# [The data]

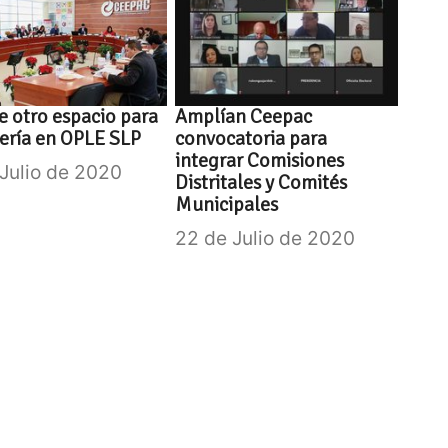
e otro espacio para
Amplían Ceepac
ería en OPLE SLP
convocatoria para
integrar Comisiones
 Julio de 2020
Distritales y Comités
Municipales
22 de Julio de 2020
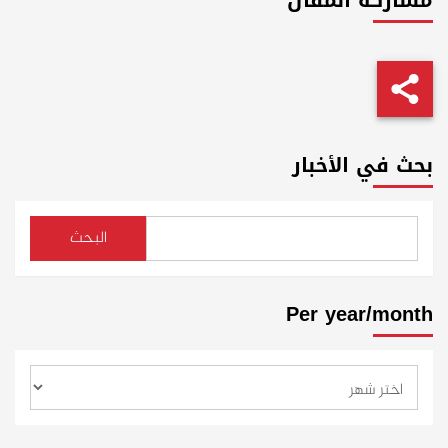
مشاركة المقال
بحث في الأخبار
البحث
Per year/month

# [What you will do]
Return, exactly as they stand, all of the lines above, but not the pictures.

# [Output of the task]
e otro espacio para
Amplían Ceepac
ería en OPLE SLP
convocatoria para
integrar Comisiones
 Julio de 2020
Distritales y Comités
Municipales
22 de Julio de 2020
مشاركة المقال
بحث في الأخبار
البحث
Per year/month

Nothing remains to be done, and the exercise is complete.